* _Entries provided_

-----

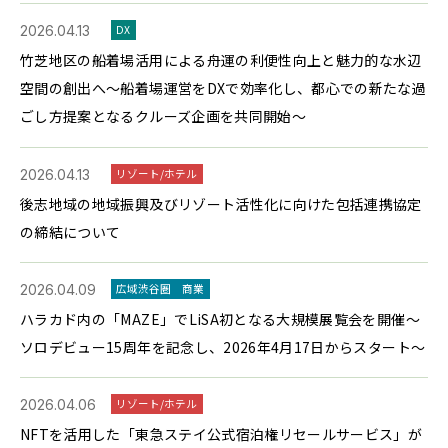
2026.04.13
DX
竹芝地区の船着場活用による舟運の利便性向上と魅力的な水辺
空間の創出へ～船着場運営をDXで効率化し、都心での新たな過
ごし方提案となるクルーズ企画を共同開始～
2026.04.13
リゾート/ホテル
後志地域の地域振興及びリゾート活性化に向けた包括連携協定
の締結について
2026.04.09
広域渋谷圏
商業
ハラカド内の「MAZE」でLiSA初となる大規模展覧会を開催～
ソロデビュー15周年を記念し、2026年4月17日からスタート～
2026.04.06
リゾート/ホテル
NFTを活用した「東急ステイ公式宿泊権リセールサービス」が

-----

* _Problem_
Please copy the data above exactly, omitting the pictures.

* _Result_
2026.04.13
DX
竹芝地区の船着場活用による舟運の利便性向上と魅力的な水辺
空間の創出へ～船着場運営をDXで効率化し、都心での新たな過
ごし方提案となるクルーズ企画を共同開始～
2026.04.13
リゾート/ホテル
後志地域の地域振興及びリゾート活性化に向けた包括連携協定
の締結について
2026.04.09
広域渋谷圏
商業
ハラカド内の「MAZE」でLiSA初となる大規模展覧会を開催～
ソロデビュー15周年を記念し、2026年4月17日からスタート～
2026.04.06
リゾート/ホテル
NFTを活用した「東急ステイ公式宿泊権リセールサービス」が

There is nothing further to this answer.